Rep.
John Ratcliffe (R-TX) testifies before a Senate Intelligence
Committee nomination hearing on Capitol Hill in Washington, DC, on
May 5, 2020. | Andrew Harnik/Getty Images

Congress will still get written updates, but the move will
curtail members’ ability to ask questions.

The
Office of the Director of National Intelligence
(ODNI) told
Congress that it would no longer deliver in-person election
security briefings,
a move that’s angered lawmakers
as Election Day
approaches.

The change could make it more difficult for members of Congress
to ask detailed questions about election security or press
officials on their findings, a worrisome proposition for oversight
in a year when foreign meddling
has already been confirmed
.

Director of National Intelligence John Ratcliffe, a Trump
loyalist
confirmed
to the position in May,
informed members of the House and Senate Friday
of the change,
noting they
will continue to provide members
with written updates.
Ratcliffe explained to congressional leaders that the move is to
prevent
“unauthorized disclosures,”
a.k.a. leaks, of sensitive
information by members of Congress, which he suggested was taking
place. (He didn’t explain why verbal briefings would be subject
to leaks but written briefings would not.)

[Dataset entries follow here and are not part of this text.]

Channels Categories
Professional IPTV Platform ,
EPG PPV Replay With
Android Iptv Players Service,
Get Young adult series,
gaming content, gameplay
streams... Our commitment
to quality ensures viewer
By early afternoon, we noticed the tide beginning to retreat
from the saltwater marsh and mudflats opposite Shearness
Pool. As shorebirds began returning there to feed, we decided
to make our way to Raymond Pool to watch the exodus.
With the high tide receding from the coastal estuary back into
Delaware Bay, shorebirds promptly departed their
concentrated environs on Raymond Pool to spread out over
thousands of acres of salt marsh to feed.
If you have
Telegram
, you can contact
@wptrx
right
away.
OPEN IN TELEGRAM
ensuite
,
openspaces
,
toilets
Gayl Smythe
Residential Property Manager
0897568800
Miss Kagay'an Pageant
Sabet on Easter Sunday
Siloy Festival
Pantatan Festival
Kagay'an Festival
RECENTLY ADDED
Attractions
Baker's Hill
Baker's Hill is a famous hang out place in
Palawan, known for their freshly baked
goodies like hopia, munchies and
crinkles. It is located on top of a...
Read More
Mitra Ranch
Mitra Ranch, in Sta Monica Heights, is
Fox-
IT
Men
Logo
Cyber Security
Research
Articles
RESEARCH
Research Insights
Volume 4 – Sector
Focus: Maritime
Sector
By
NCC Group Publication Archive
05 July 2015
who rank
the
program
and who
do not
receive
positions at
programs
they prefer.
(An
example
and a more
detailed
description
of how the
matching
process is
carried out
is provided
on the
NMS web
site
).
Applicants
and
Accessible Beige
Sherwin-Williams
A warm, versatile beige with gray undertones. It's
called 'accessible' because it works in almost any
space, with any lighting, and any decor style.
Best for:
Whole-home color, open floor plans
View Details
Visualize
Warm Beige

“I believe this approach helps ensure, to the maximum extent
possible, that the information ODNI provides Congress in support of
your oversight responsibilities on elections security, foreign
malign influence, and election interference is not misunderstood
nor politicized,”
Ratcliffe wrote in a letter dated August 28
. “It will also
better protect our sources and methods and most sensitive
intelligence from additional unauthorized disclosures or
misuse.”


CNN, citing an ODNI official, reported
that other intelligence
entities that play a role in election security, including the FBI
and Department of Homeland Security, will continue to brief
lawmakers.

But lawmakers directly pushed back against Ratcliffe’s
decision, with most of the criticism came from Democrats who called
the decision “outrageous.”

“The Office of the Director of National Intelligence has an
obligation to brief Congress on threats to our elections. Director
Ratcliffe’s outrageous decision to stop providing briefings to
Congress is an unprecedented attempt to politicize an issue —
protecting our democracy from foreign intervention — that should
be non-partisan,” Sen. Mark Warner (D-VA), vice chairman of the
Senate Select Committee on Intelligence, said in a statement.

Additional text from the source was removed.